Auctions
Sotheby’s Is Nixing Its Three-Year-Old Museum Prize Program, Which Honored Inventive Exhibitions, as It Looks to Cut Costs
The auction house said it would still honor all existing grant pledges.
The auction house said it would still honor all existing grant pledges.
Eileen Kinsella ShareShare This Article
Sotheby’s is ending its popular Sotheby’s Prize program, which supported museum shows focused on overlooked or underrepresented areas of art history, after three years, Artnet News has learned.
The program was initiated in late 2016 by former Sotheby’s CEO Tad Smith and executive vice president Allan Schwartzman, who left the company in May.
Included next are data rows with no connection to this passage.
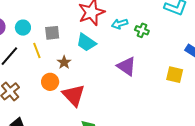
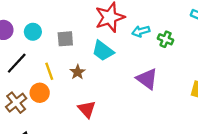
yellow line: (37, 51) -> (49, 71), moved
orange circle: (50, 82) -> (40, 93), moved
red triangle: (74, 95) -> (87, 109), size x0.7

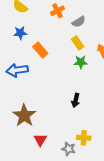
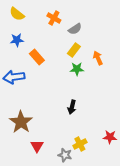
orange cross: (57, 11) -> (54, 18), turned -32
yellow rectangle: (78, 43) -> (74, 50), turned 72
yellow cross: (84, 138) -> (80, 144), turned -32

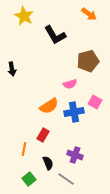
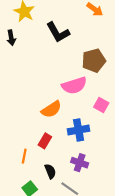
black arrow: (12, 69) -> (11, 38), moved
pink semicircle: (70, 84) -> (74, 85), size x1.6
blue cross: (74, 112) -> (79, 130), moved

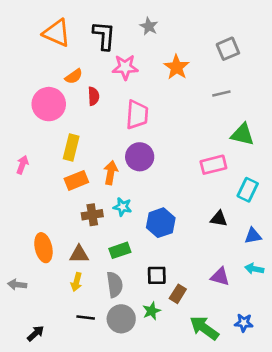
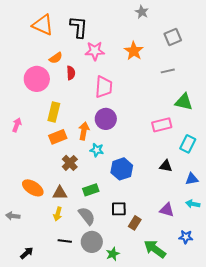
gray star: (149, 26) -> (142, 12), moved
cyan star: (123, 207) -> (97, 150), moved
brown cross: (92, 215) -> (70, 163), turned -35
orange ellipse: (43, 248) -> (33, 188), turned -45
gray semicircle: (115, 285) -> (87, 216), turned -30
green star: (152, 311) -> (113, 254), moved
blue star: (244, 323) -> (186, 237), moved

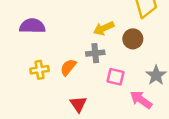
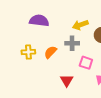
purple semicircle: (32, 26) -> (39, 21), moved
red triangle: (78, 104) -> (67, 80), moved

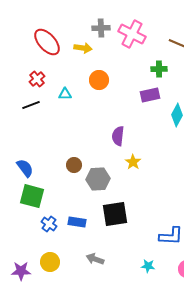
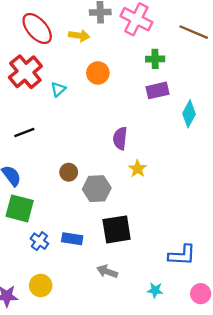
green cross: (159, 69) -> (155, 59), moved
red cross: (37, 79) -> (25, 72), size x1.8
cyan triangle: (65, 94) -> (58, 89), turned -40
black line: (31, 105) -> (24, 132), moved
gray arrow: (95, 259) -> (107, 271), moved

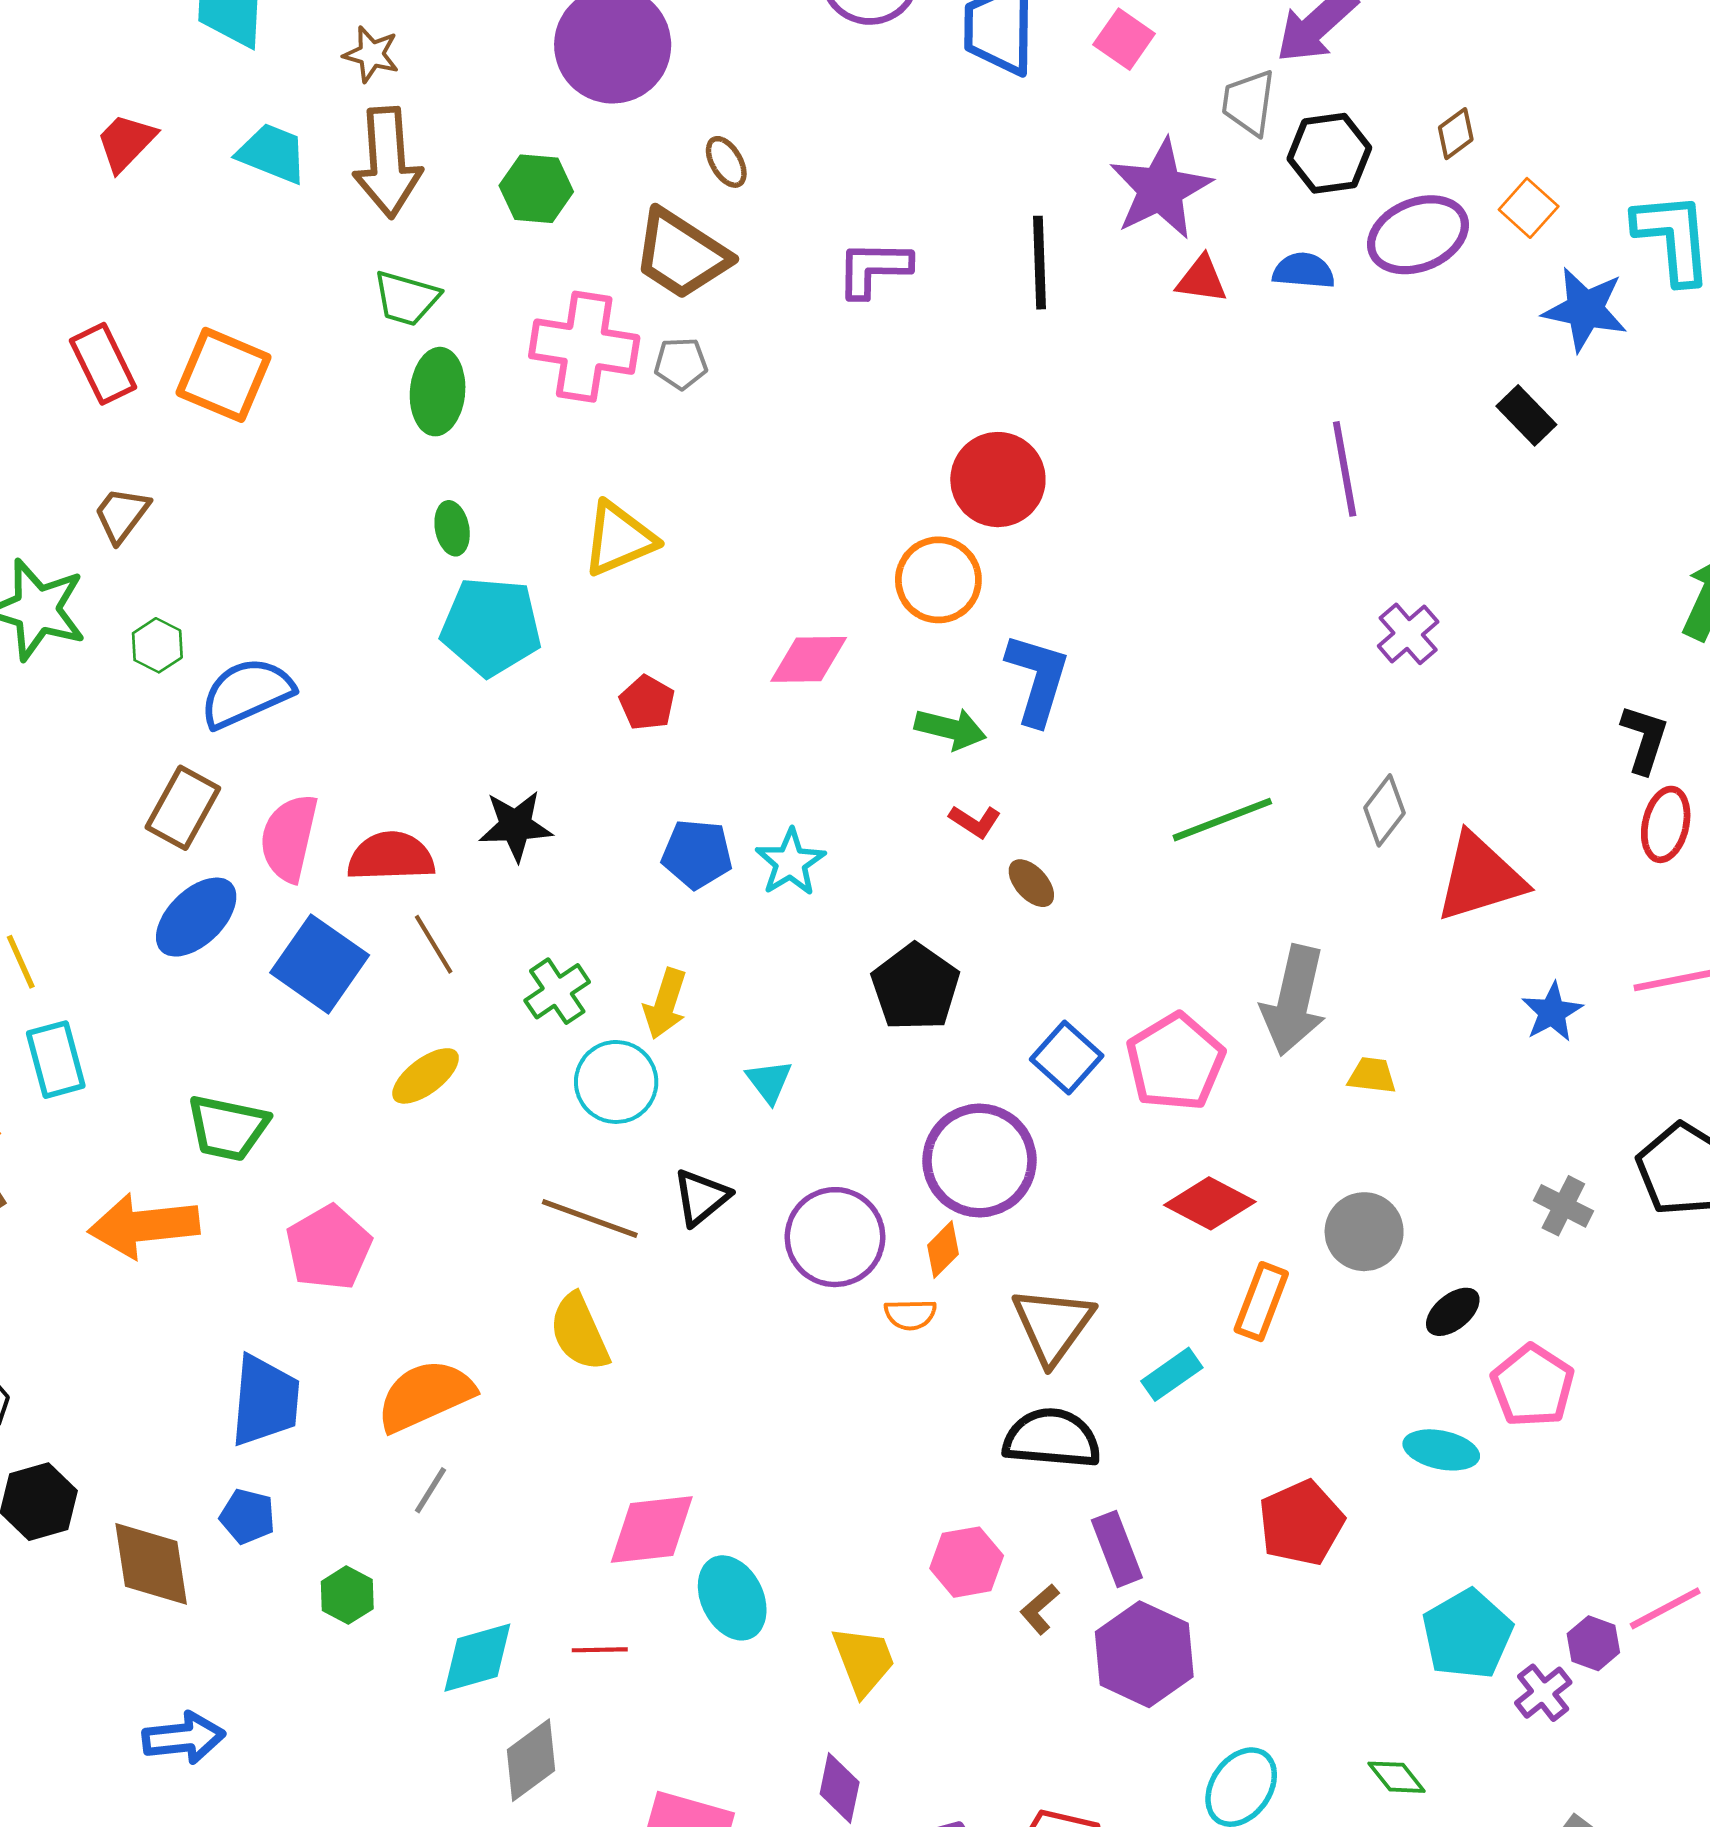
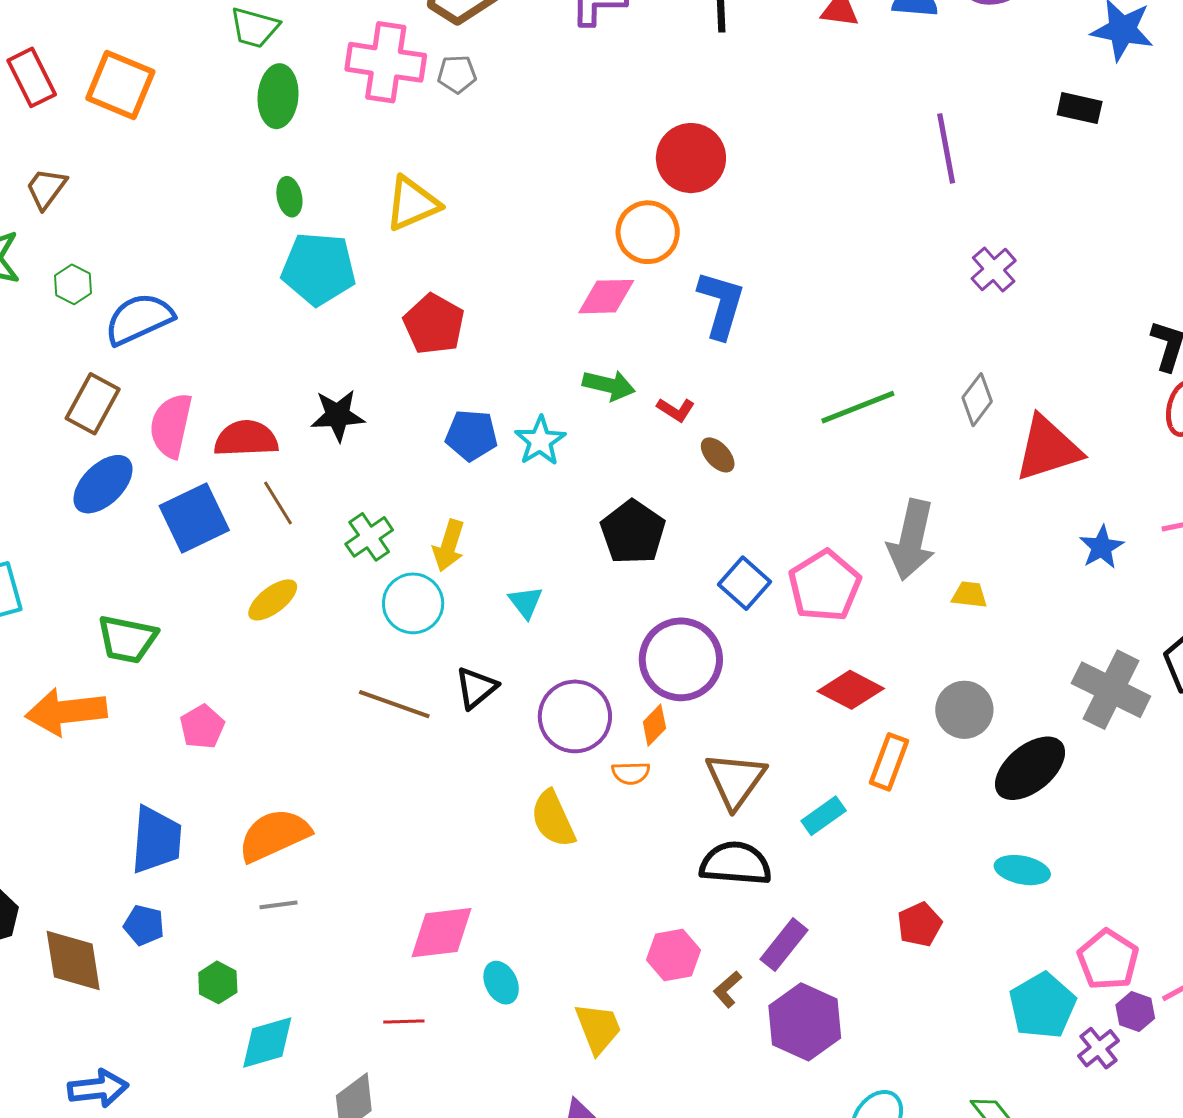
black rectangle: (1526, 415) -> (1080, 108), turned -33
pink diamond: (809, 659) -> (606, 297), moved
red pentagon: (647, 703) -> (434, 324), size x1.5
green arrow: (950, 729) -> (609, 385), moved
blue square: (320, 964) -> (194, 518), turned 30
gray cross: (1563, 1206) -> (1111, 690), size x1.8
pink pentagon: (329, 1248) -> (202, 727), size x0.7
black ellipse: (1453, 1312) -> (1030, 768), size x1.8
yellow semicircle: (579, 1332) -> (553, 819), moved
pink pentagon: (1533, 1386) -> (1108, 960), moved
gray line: (431, 1490) -> (278, 905), turned 51
red pentagon: (1301, 1523) -> (920, 924), size x0.7
purple rectangle: (1117, 1549) -> (784, 945), turned 60
cyan ellipse: (732, 1598) -> (501, 983), size x0.7
cyan diamond: (477, 1658) -> (267, 1042), moved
Smith stepped down this past fall and was replaced by Charles Stewart four months after the auction house was acquired by French-Israeli telecom magnate Patrick Drahi for $3.7 billion.
The prize appears to have been a casualty of Drahi’s widely known penchant for cost-cutting—not to mention the cash crunch the business is experiencing as in-person auctions remain suspended in many parts of the world. The initiative awarded more than $750,000 during its run.
Sotheby’s says it will honor its existing commitments to shows that are still in formation. The most recent $250,000 annual prize was split between two exhibitions in São Paulo, Brazil, focused on indigenous art, as well as several $10,000 commendations for other shows chosen by the jury.
“It has been an honor and a privilege to encourage and support the ideas and aspirations of so many institutions around the world these last three years,” a Sotheby’s spokesperson told Artnet News. “Moving forward, although we will no longer offer our encouragement in the form of the Sotheby’s Prize, we nonetheless plan to continue to support the important work of arts institutions as we have done through the Sotheby’s Preferred Program, sponsorships, benefit auctions, and other programs for many years.”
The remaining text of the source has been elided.